As in stressed bacteria, mutations in cancer cells are far from random: there are definite mutational ‘hotspots’ and ‘cold-spots’ (regions of low mutation). This makes perfect sense. Multicelled organisms should work hard to protect key parts of their genomes, such as those responsible for running the core functions of the cell, and devote less resources to the ‘bells and whistles’ associated with more recently evolved and less critical traits. A project led by Princeton’s Robert Austin and Amy Wu subjected cancer cells to a therapeutic toxin (doxorubicin) and studied the evolution of their resistance to this drug. Austin and Wu found that cold-spot genes were significantly older than average.³⁵ These new results help explain why natural selection hasn’t eliminated the scourge of cancer. If tumours really are a reversion to an ancestral form, then we might expect that the ancient pathways and mechanisms that drive cancer would be among the most deeply protected and conserved, as they fulfil the most basic functions of life. They can’t be got rid of without disaster befalling the cells concerned. The mutator genes we investigated are just one example.

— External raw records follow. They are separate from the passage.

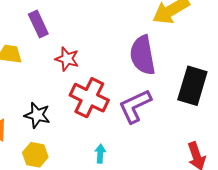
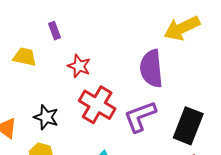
purple rectangle: (38, 24) -> (54, 31), size x0.7
black rectangle: (192, 86) -> (188, 126), moved

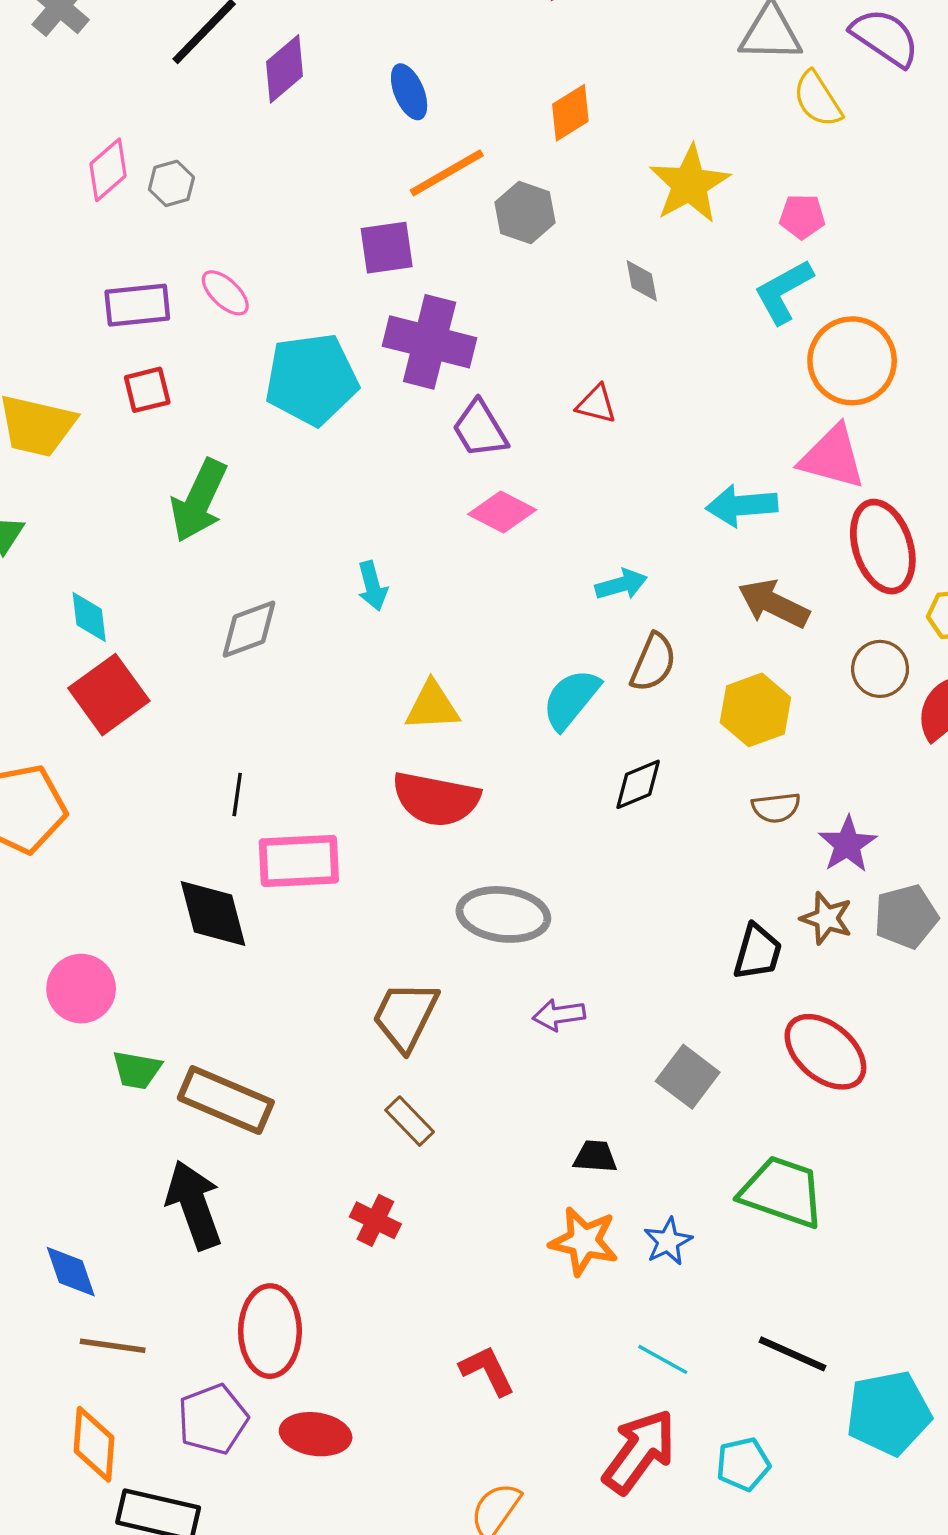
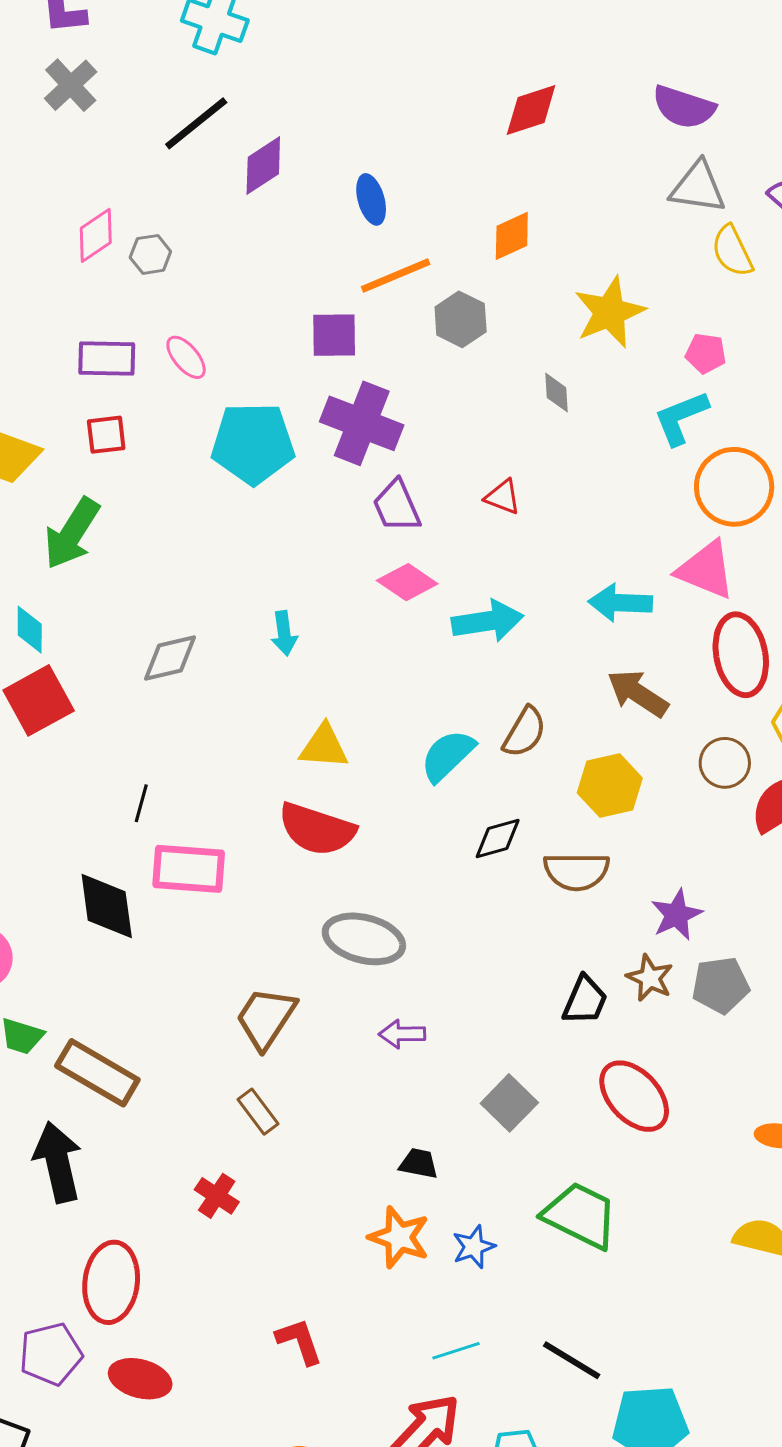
green arrow: (199, 500) -> (72, 533), moved
cyan arrow: (621, 584) -> (488, 621), moved, size x1.5
brown semicircle: (776, 808) -> (576, 871), moved, size x1.5
cyan line: (663, 1359) -> (456, 1351), turned -54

Another reason that evolution hasn’t eliminated cancer is because of the link with embryogenesis. It has been known for thirty years that some oncogenes play a crucial role in development; eliminating them would be catastrophic. Normally, these developmental genes are silenced in the adult form, but if something reawakens them cancer results – an embryo gone wrong developing in adult tissue. The writer George Johnson summarizes this well by referring to tumours as the ‘embryo’s evil twin’.³⁶ Significantly, the early stages of an embryo are when the organism’s basic body plan is laid down, representing the earliest phase of multicelled life. When the cancer switch is flipped, there will be systematic disruption in both the genetic and epigenetic regulators of information flow, as the cells recapitulate the very different circumstances of early embryo development. This will involve both changes to the way regulatory genes are wired together and changes in patterns of gene expression. Our research group is trying to find information signatures of these changes. We hope it will prove possible to identify distinct ‘informational hallmarks’ of cancer to go alongside the physical hallmarks I mentioned – a software indicator of cancer initiation that may precede the clinically noticeable changes in cell and tissue morphology, thus providing an early warning of trouble ahead.

The atavistic theory of cancer has important implications not just for diagnosis but for therapy. We think the search for a general-purpose ‘cure’ for cancer is an expensive diversion, and that cancer, being so deeply entrenched in the nature of multicellular life itself, is best managed and controlled (not eliminated) by challenging the cancer with physical conditions inimical to its ancient atavistic lifestyle. Only by fully understanding the place of cancer in the overall context of evolutionary history will a serious impact be made on human life expectancy in the face of this killer disease.